3. Il ressort des pièces du dossier que le préfet s'est fondé sur le rejet, par la Cour nationale du droit d'asile, du recours de l'intéressé présenté à l'encontre du rejet de sa demande d'asile. Pourtant, antérieurement à la décision attaquée, M. B avait présenté une demande de réexamen de sa demande d'asile et disposait d'une attestation de demandeur d'asile. Même si l'Office français de protection des réfugiés et apatrides a ultérieurement rejeté cette demande de réexamen par une ordonnance du 16 février 2024, il disposait du droit au maintien sur le territoire national jusqu'à cette décision de l'Office français de protection des réfugiés et apatrides et le préfet ne pouvait prendre sa décision le 9 janvier sans méconnaitre les dispositions de l'article L. 611-1 du code de l'entrée et du séjour des étrangers et du droit d'asile.

4. Il résulte de tout ce qui précède que M. B est fondé à demander l'annulation de l'arrêté du 9 janvier 2024.

Sur les frais liés au litige :

5. M. B a été admis de façon provisoire au bénéfice de l'aide juridictionnelle. Par suite, son avocat peut se prévaloir des dispositions des articles L. 761-1 du code de justice administrative et 37 de la loi du 10 juillet 1991. Il y a lieu, dans les circonstances de l'espèce, et sous réserve que Me Dogan, avocat du requérant, renonce à percevoir la somme correspondant à la part contributive de l'État, de mettre à la charge de l'État le versement à Me Dogan de la somme de 1 000 euros.

D É C I D E :

Article 1er : M. B est admis, à titre provisoire, au bénéfice de l'aide juridictionnelle.

Article 2 : L'arrêté du 9 janvier 2024 du préfet du Morbihan est annulé.

Article 3 : L'État versera à Me Dogan la somme de 1 000 euros au titre des articles L. 761-1 du code de justice administrative et 37 alinéa 2 de la loi du 10 juillet 1991, sous réserve de la renonciation de cet avocat à percevoir la somme correspondant à la part contributive de l'État au titre de l'aide juridictionnelle.

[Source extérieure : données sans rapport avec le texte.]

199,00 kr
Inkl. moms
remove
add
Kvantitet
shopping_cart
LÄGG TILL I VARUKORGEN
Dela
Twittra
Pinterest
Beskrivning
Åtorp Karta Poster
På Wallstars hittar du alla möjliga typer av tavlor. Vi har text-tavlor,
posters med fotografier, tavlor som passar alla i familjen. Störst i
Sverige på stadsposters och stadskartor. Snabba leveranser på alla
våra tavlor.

Article 4 : Le présent jugement sera notifié à M. A B, à Me Dogan et au préfet du Morbihan.

Rendu public par mise à disposition au greffe le 20 mars 2024.

Le magistrat désigné,

signé

O. GosselinLa greffière,

signé

P. Lecompte

La République mande et ordonne au préfet du Morbihan en ce qui le concerne et à tous commissaires de justice à ce requis en ce qui concerne les voies de droit commun, contre les parties privées, de pourvoir à l'exécution de la présente décision.